Closed jnthnhss closed 2 years ago
I think we must split these large dataframes up in different row groups. I already open a discussion/issue for this upstream: https://github.com/jorgecarleitao/arrow2/issues/932
Maybe we should also default to another compression like lzo
. :thinking:
@jnthnhss I wan to change the default compression algorithm to "LZ4"
. Could you give that one a try? I don't have the memory capacity to test these numbers out.
I tried out all the options for compression below. With no compression I also get an error. I should mentioned that it does work with use_pyarrow=True
.
import polars as pl
df = pl.select(pl.repeat(0,n=2**32).alias('col_1'))
df.write_parquet('tmp.parquet',compression='uncompressed')
Traceback (most recent call last):
File "<stdin>", line 1, in <module>
File "/usr/local/lib/python3.8/dist-packages/polars/internals/frame.py", line 1400, in write_parquet
self._df.to_parquet(file, compression, statistics)
exceptions.ArrowErrorException: ExternalFormat("A page can only contain i32::MAX uncompressed bytes. This one contains 34896609285")
df.write_parquet('tmp.parquet',compression='snappy')
Traceback (most recent call last):
File "<stdin>", line 1, in <module>
File "/usr/local/lib/python3.8/dist-packages/polars/internals/frame.py", line 1400, in write_parquet
self._df.to_parquet(file, compression, statistics)
exceptions.ArrowErrorException: ExternalFormat("underlying snap error: snappy: input buffer (size = 34359738368) is larger than allowed (size = 4294967295)")
df.write_parquet('tmp.parquet',compression='gzip')
Traceback (most recent call last):
File "<stdin>", line 1, in <module>
File "/usr/local/lib/python3.8/dist-packages/polars/internals/frame.py", line 1400, in write_parquet
self._df.to_parquet(file, compression, statistics)
exceptions.ArrowErrorException: ExternalFormat("A page can only contain i32::MAX uncompressed bytes. This one contains 34896609285")
df.write_parquet('tmp.parquet',compression='lzo')
Traceback (most recent call last):
File "<stdin>", line 1, in <module>
File "/usr/local/lib/python3.8/dist-packages/polars/internals/frame.py", line 1400, in write_parquet
self._df.to_parquet(file, compression, statistics)

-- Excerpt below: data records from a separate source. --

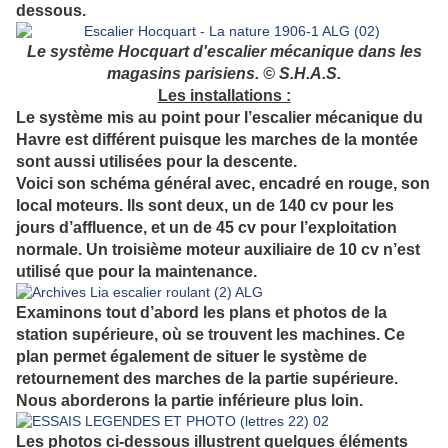
dessous.
Le système Hocquart d'escalier mécanique dans les
magasins parisiens. © S.H.A.S.
Les installations :
Le système mis au point pour l’escalier mécanique du
Havre est différent puisque les marches de la montée
sont aussi utilisées pour la descente.
Voici son schéma général avec, encadré en rouge, son
local moteurs. Ils sont deux, un de 140 cv pour les
jours d’affluence, et un de 45 cv pour l’exploitation
normale. Un troisième moteur auxiliaire de 10 cv n’est
utilisé que pour la maintenance.
Examinons tout d’abord les plans et photos de la
station supérieure, où se trouvent les machines. Ce
plan permet également de situer le système de
retournement des marches de la partie supérieure.
Nous aborderons la partie inférieure plus loin.
Les photos ci-dessous illustrent quelques éléments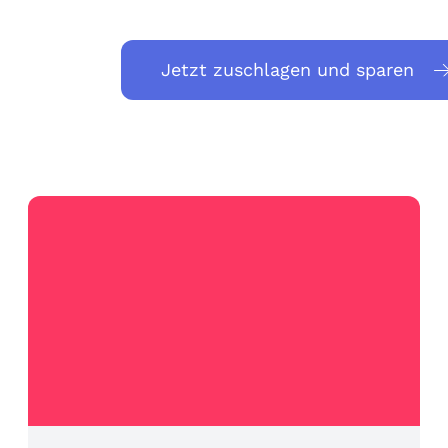
Jetzt zuschlagen und sparen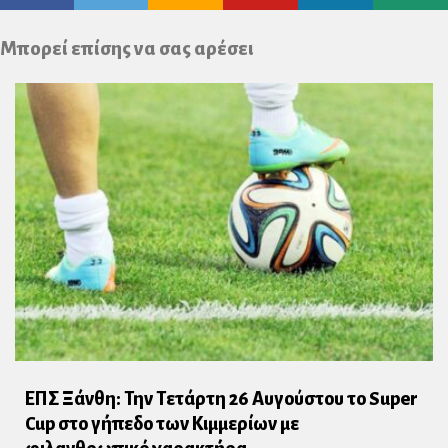
Plus
Μπορεί επίσης να σας αρέσει
ΕΠΣ Ξάνθη: Την Τετάρτη 26 Αυγούστου το Super
Cup στο γήπεδο των Κιμμερίων με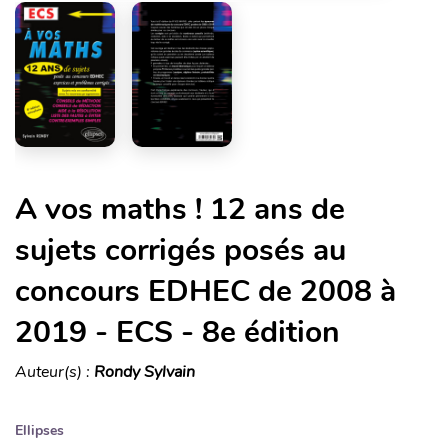
A vos maths ! 12 ans de
sujets corrigés posés au
concours EDHEC de 2008 à
2019 - ECS - 8e édition
Auteur(s) :
Rondy Sylvain
Ellipses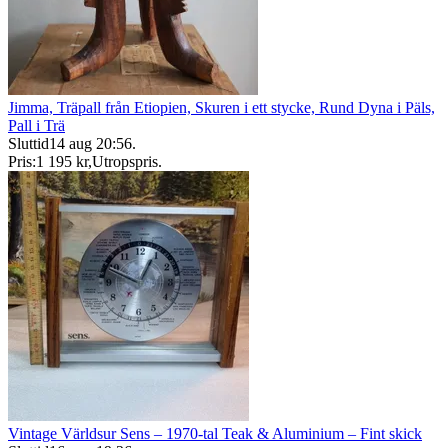
Jimma, Träpall från Etiopien, Skuren i ett stycke, Rund Dyna i Päls,
Pall i Trä
Sluttid
14 aug 20:56
.
Pris:
1 195 kr
,
Utropspris
.
Vintage Världsur Sens – 1970-tal Teak & Aluminium – Fint skick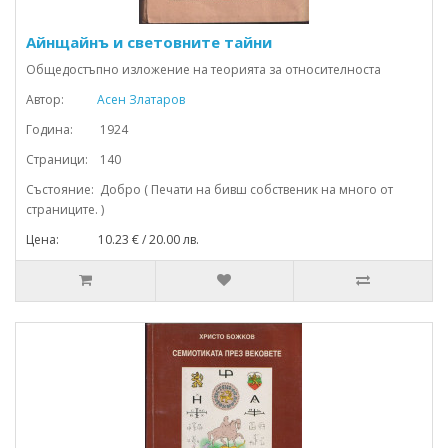
Айнщайнъ и световните тайни
Общедостъпно изложение на теорията за относителноста
Автор:
Асен Златаров
Година: 1924
Страници: 140
Състояние: Добро ( Печати на бивш собственик на много от
страниците. )
Цена: 10.23 € / 20.00 лв.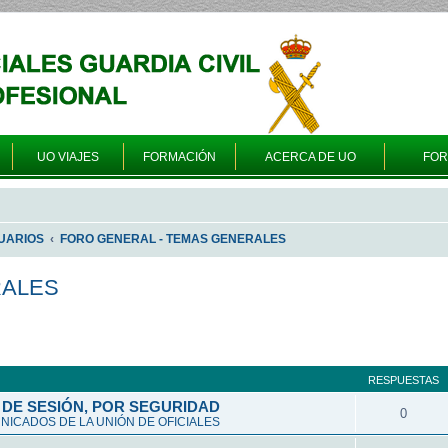
UO VIAJES
FORMACIÓN
ACERCA DE UO
FO
UARIOS
FORO GENERAL - TEMAS GENERALES
RALES
queda avanzada
RESPUESTAS
DE SESIÓN, POR SEGURIDAD
0
ICADOS DE LA UNIÓN DE OFICIALES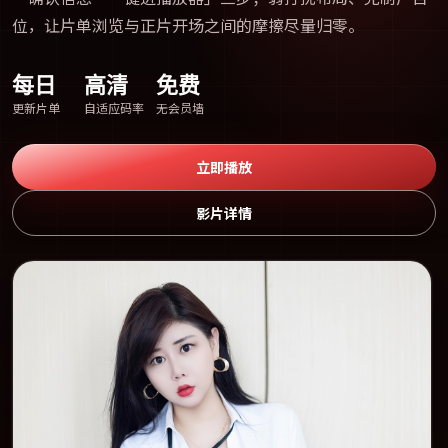
位，让片单浏览与正片开场之间的摩擦尽量归零。
每日
高清
免费
更新片单
自适应码率
无会员墙
立即播放
影片详情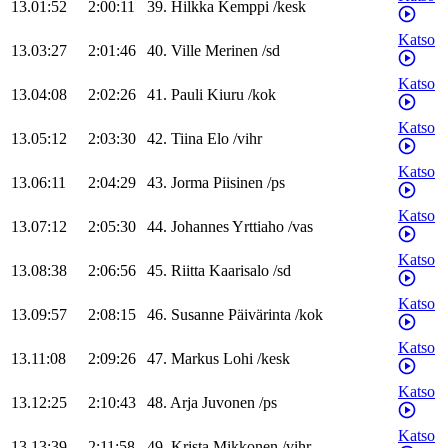
13.01:52
2:00:11
39
.
Hilkka
Kemppi
/
kesk
Katso
13.03:27
2:01:46
40
.
Ville
Merinen
/
sd
Katso
13.04:08
2:02:26
41
.
Pauli
Kiuru
/
kok
Katso
13.05:12
2:03:30
42
.
Tiina
Elo
/
vihr
Katso
13.06:11
2:04:29
43
.
Jorma
Piisinen
/
ps
Katso
13.07:12
2:05:30
44
.
Johannes
Yrttiaho
/
vas
Katso
13.08:38
2:06:56
45
.
Riitta
Kaarisalo
/
sd
Katso
13.09:57
2:08:15
46
.
Susanne
Päivärinta
/
kok
Katso
13.11:08
2:09:26
47
.
Markus
Lohi
/
kesk
Katso
13.12:25
2:10:43
48
.
Arja
Juvonen
/
ps
Katso
13.13:39
2:11:58
49
.
Krista
Mikkonen
/
vihr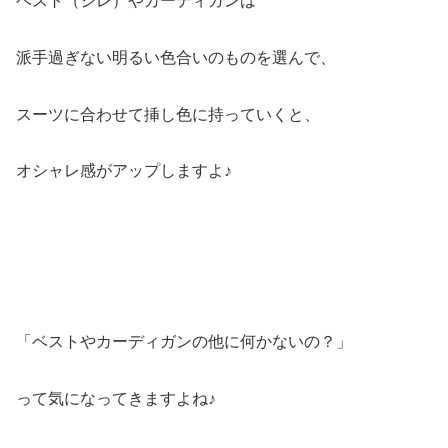
ベスト（ジレ）やカーディガンは
派手過ぎない明るい色合いのものを選んで、
スーツに合わせて挿し色に持っていくと、
オシャレ感がアップしますよ♪
「ベストやカーディガンの他に何かないの？」
って気になってきますよね♪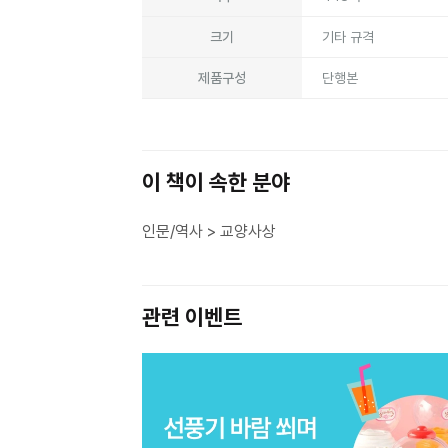
크기
기타 규격
제품구성
단행본
이 책이 속한 분야
인문/역사 > 교양사상
관련 이벤트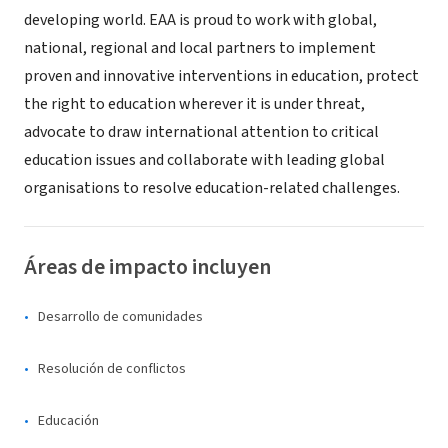
developing world. EAA is proud to work with global,
national, regional and local partners to implement
proven and innovative interventions in education, protect
the right to education wherever it is under threat,
advocate to draw international attention to critical
education issues and collaborate with leading global
organisations to resolve education-related challenges.
Áreas de impacto incluyen
Desarrollo de comunidades
Resolución de conflictos
Educación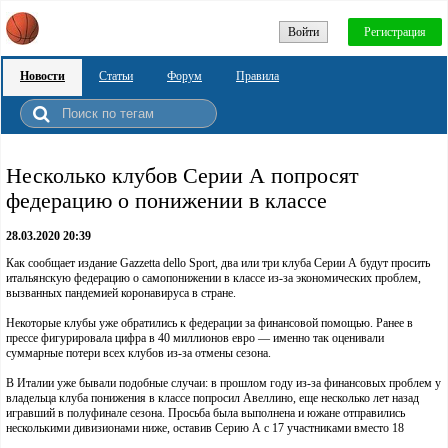
Войти
Регистрация
Новости
Статьи
Форум
Правила
Несколько клубов Серии А попросят
федерацию о понижении в классе
28.03.2020 20:39
Как сообщает издание Gazzetta dello Sport, два или три клуба Серии А будут просить
итальянскую федерацию о самопонижении в классе из-за экономических проблем,
вызванных пандемией коронавируса в стране.
Некоторые клубы уже обратились к федерации за финансовой помощью. Ранее в
прессе фигурировала цифра в 40 миллионов евро — именно так оценивали
суммарные потери всех клубов из-за отмены сезона.
В Италии уже бывали подобные случаи: в прошлом году из-за финансовых проблем у
владельца клуба понижения в классе попросил Авеллино, еще несколько лет назад
игравший в полуфинале сезона. Просьба была выполнена и южане отправились
несколькими дивизионами ниже, оставив Серию А с 17 участниками вместо 18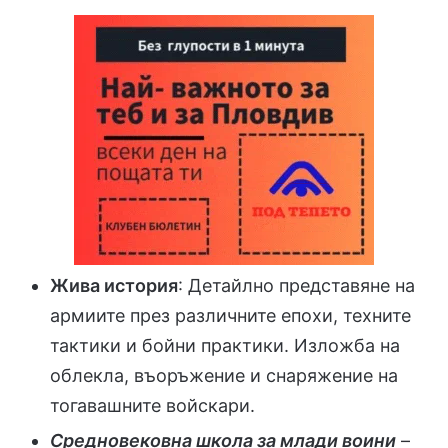
Жива история
: Детайлно представяне на
армиите през различните епохи, техните
тактики и бойни практики. Изложба на
облекла, въоръжение и снаряжение на
тогавашните войскари.
Средновековна школа за млади воини
–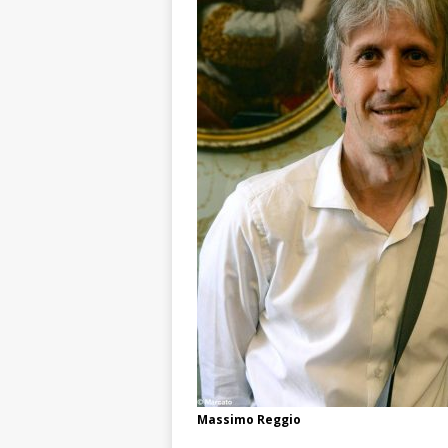
Massimo Reggio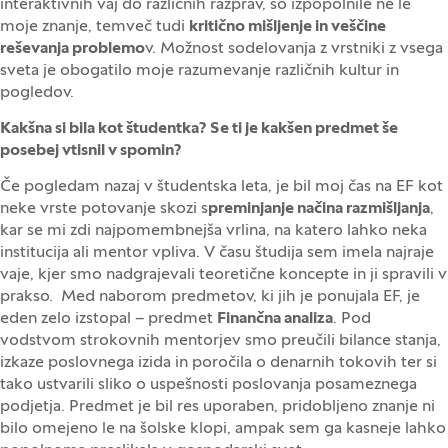
interaktivnih vaj do različnih razprav, so izpopolnile ne le
moje znanje, temveč tudi
kritično mišljenje in veščine
reševanja problemo
v. Možnost sodelovanja z vrstniki z vsega
sveta je obogatilo moje razumevanje različnih kultur in
pogledov.
Kakšna si bila kot študentka? Se ti je kakšen predmet še
posebej vtisnil v spomin?
Če pogledam nazaj v študentska leta, je bil moj čas na EF kot
neke vrste potovanje skozi s
preminjanje načina razmišljanja
,
kar se mi zdi najpomembnejša vrlina, na katero lahko neka
institucija ali mentor vpliva. V času študija sem imela najraje
vaje, kjer smo nadgrajevali teoretične koncepte in ji spravili v
prakso. Med naborom predmetov, ki jih je ponujala EF, je
eden zelo izstopal – predmet
Finančna analiza
. Pod
vodstvom strokovnih mentorjev smo preučili bilance stanja,
izkaze poslovnega izida in poročila o denarnih tokovih ter si
tako ustvarili sliko o uspešnosti poslovanja posameznega
podjetja. Predmet je bil res uporaben, pridobljeno znanje ni
bilo omejeno le na šolske klopi, ampak sem ga kasneje lahko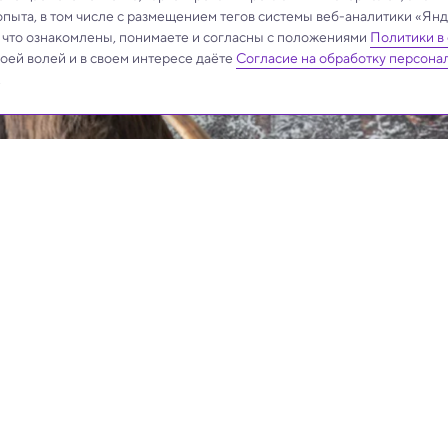
опыта, в том числе с размещением тегов системы веб-аналитики «Я
, что ознакомлены, понимаете и согласны с положениями
Политики в
своей волей и в своем интересе даёте
Согласие на обработку персона
.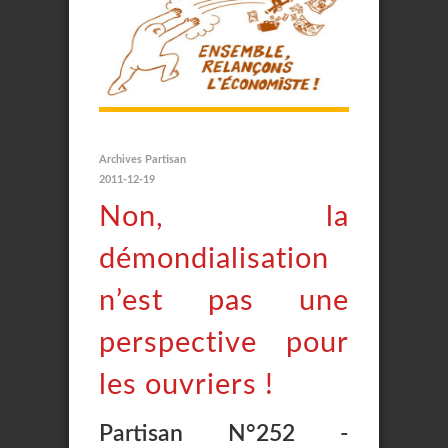
Archives Partisan
2011-12-19
Non, la
démondialisation
n’est pas une
perspective pour
les ouvriers !
Partisan N°252 -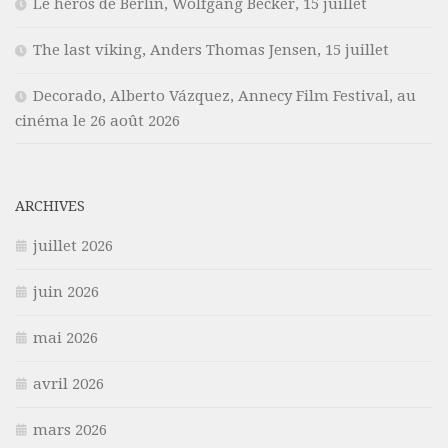
Le héros de Berlin, Wolfgang Becker, 15 juillet
The last viking, Anders Thomas Jensen, 15 juillet
Decorado, Alberto Vázquez, Annecy Film Festival, au
cinéma le 26 août 2026
ARCHIVES
juillet 2026
juin 2026
mai 2026
avril 2026
mars 2026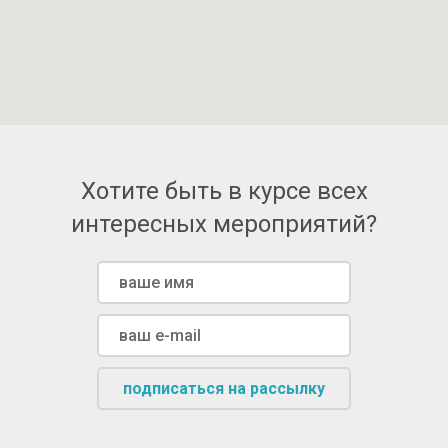
Хотите быть в курсе всех
интересных мероприятий?
подписаться на рассылку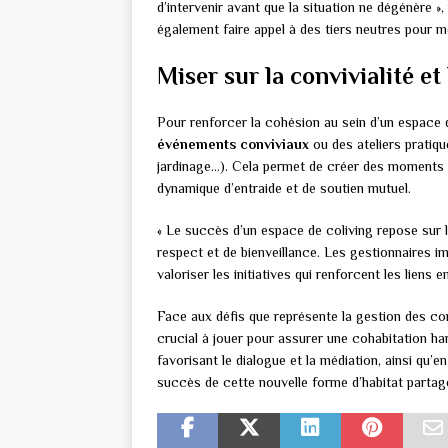
d’intervenir avant que la situation ne dégénère 
également faire appel à des tiers neutres pour m
Miser sur la convivialité et 
Pour renforcer la cohésion au sein d’un espace de
événements conviviaux
ou des ateliers pratiq
jardinage…). Cela permet de créer des moments d
dynamique d’entraide et de soutien mutuel.
« Le succès d’un espace de coliving repose sur 
respect et de bienveillance. Les gestionnaires i
valoriser les initiatives qui renforcent les liens
Face aux défis que représente la gestion des conf
crucial à jouer pour assurer une cohabitation ha
favorisant le dialogue et la médiation, ainsi qu’en
succès de cette nouvelle forme d’habitat partag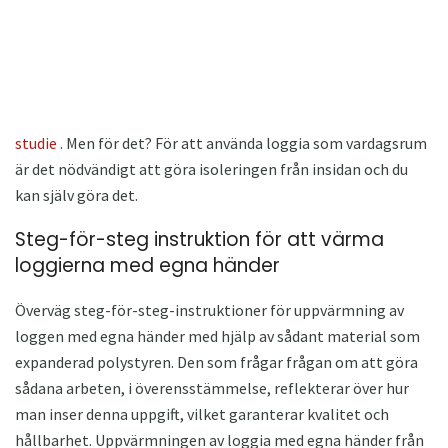
studie
. Men för det? För att använda loggia som vardagsrum
är det nödvändigt att göra isoleringen från insidan och du
kan själv göra det.
Steg-för-steg instruktion för att värma
loggierna med egna händer
Överväg steg-för-steg-instruktioner för uppvärmning av
loggen med egna händer med hjälp av sådant material som
expanderad polystyren. Den som frågar frågan om att göra
sådana arbeten, i överensstämmelse, reflekterar över hur
man inser denna uppgift, vilket garanterar kvalitet och
hållbarhet. Uppvärmningen av loggia med egna händer från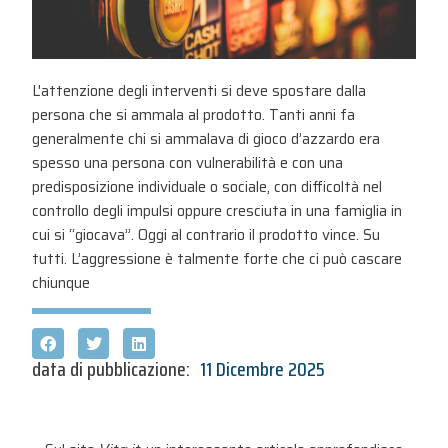
L'attenzione degli interventi si deve spostare dalla
persona che si ammala al prodotto. Tanti anni fa
generalmente chi si ammalava di gioco d’azzardo era
spesso una persona con vulnerabilità e con una
predisposizione individuale o sociale, con difficoltà nel
controllo degli impulsi oppure cresciuta in una famiglia in
cui si “giocava”. Oggi al contrario il prodotto vince. Su
tutti. L’aggressione è talmente forte che ci può cascare
chiunque
data di pubblicazione:
11 Dicembre 2025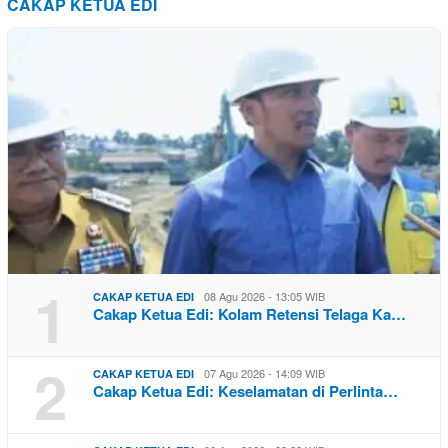
CAKAP KETUA EDI
1
08 Agu 2026 - 13:05 WIB
CAKAP KETUA EDI
Cakap Ketua Edi: Kolam Retensi Telaga Ka…
2
07 Agu 2026 - 14:09 WIB
CAKAP KETUA EDI
Cakap Ketua Edi: Keselamatan di Perlinta…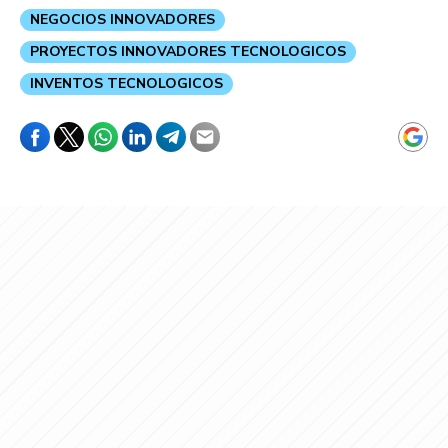
NEGOCIOS INNOVADORES
PROYECTOS INNOVADORES TECNOLOGICOS
INVENTOS TECNOLOGICOS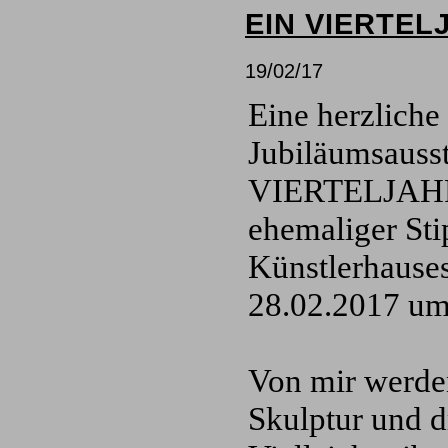
EIN VIERTE
19/02/17
Eine herzliche
Jubiläumsauss
VIERTELJAHR
ehemaliger Sti
Künstlerhauses
28.02.2017 um
Von mir werden
Skulptur und d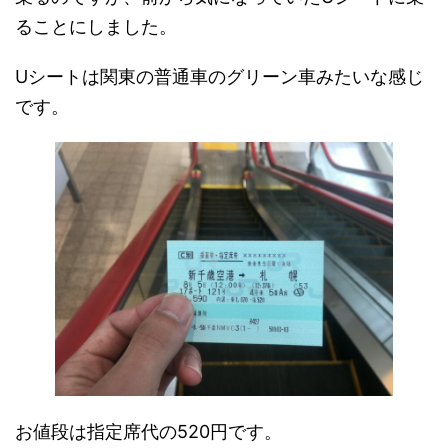
ることにしました。
Uシートは関東の普通車のグリーン車みたいな感じ
です。
お値段は指定席代の520円です。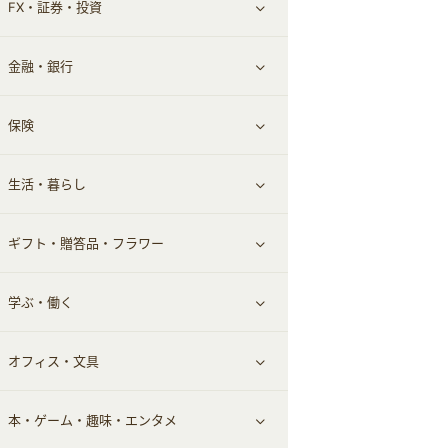
FX・証券・投資
家電・パソコン・ソフトウェア
すべて見る
金融・銀行
通信・レンタルサーバー
クレジットカード
すべて見る
保険
スマホアプリ
FX
すべて見る
生活・暮らし
スマホ・携帯電話・SIM
証券
銀行・ネット銀行
すべて見る
ギフト・贈答品・フラワー
定額制有料コンテンツ
仮想通貨
キャッシング・ローン
保険相談・面談
すべて見る
学ぶ・働く
その他投資
その他金融
住まい・暮らし
すべて見る
オフィス・文具
不動産
ギフト・贈答品
すべて見る
本・ゲーム・趣味・エンタメ
引越し
習い事・学習・学校
すべて見る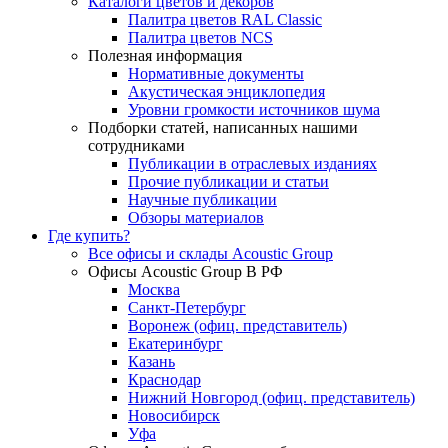
Каталоги цветов и декоров
Палитра цветов RAL Сlassic
Палитра цветов NCS
Полезная информация
Нормативные документы
Акустическая энциклопедия
Уровни громкости источников шума
Подборки статей, написанных нашими
сотрудниками
Публикации в отраслевых изданиях
Прочие публикации и статьи
Научные публикации
Обзоры материалов
Где купить?
Все офисы и склады Acoustic Group
Офисы Acoustic Group В РФ
Москва
Санкт-Петербург
Воронеж (офиц. представитель)
Екатеринбург
Казань
Краснодар
Нижний Новгород (офиц. представитель)
Новосибирск
Уфа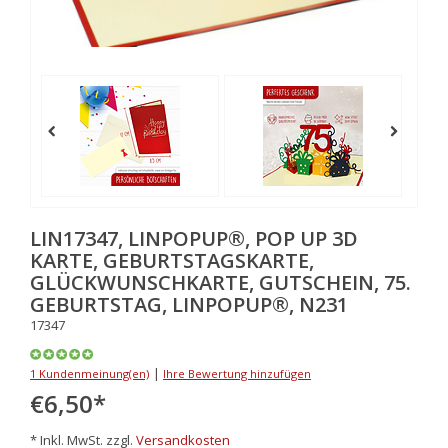
LIN17347, LINPOPUP®, POP UP 3D
KARTE, GEBURTSTAGSKARTE,
GLÜCKWUNSCHKARTE, GUTSCHEIN, 75.
GEBURTSTAG, LINPOPUP®, N231
17347
|
1 Kundenmeinung(en)
Ihre Bewertung hinzufügen
€6,50
*
* Inkl. MwSt. zzgl.
Versandkosten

exceptions.ArrowErrorException: ExternalFormat("Compression Lzo is not supported")
df.write_parquet('tmp.parquet',compression='brotli')
Traceback (most recent call last):
File "<stdin>", line 1, in <module>
File "/usr/local/lib/python3.8/dist-packages/polars/internals/frame.py", line 1400, in write_parquet
self._df.to_parquet(file, compression, statistics)
exceptions.ArrowErrorException: ExternalFormat("A page can only contain i32::MAX uncompressed bytes. This one contains 34896609285")
df.write_parquet('tmp.parquet',compression='lz4')
Traceback (most recent call last):
File "<stdin>", line 1, in <module>
File "/usr/local/lib/python3.8/dist-packages/polars/internals/frame.py", line 1400, in write_parquet
self._df.to_parquet(file, compression, statistics)
exceptions.ArrowErrorException: ExternalFormat("A page can only contain i32::MAX uncompressed bytes. This one contains 34896609285")
df.write_parquet('tmp.parquet',compression='zstd')
Traceback (most recent call last):
File "<stdin>", line 1, in <module>
File "/usr/local/lib/python3.8/dist-packages/polars/internals/frame.py", line 1400, in write_parquet
self._df.to_parquet(file, compression, statistics)
exceptions.ArrowErrorException: ExternalFormat("A page can only contain i32::MAX uncompressed bytes. This one contains 34896609285")
This should be fixed by #3181. We now split large pages before writing.
Thank you so much. I will give it a try today.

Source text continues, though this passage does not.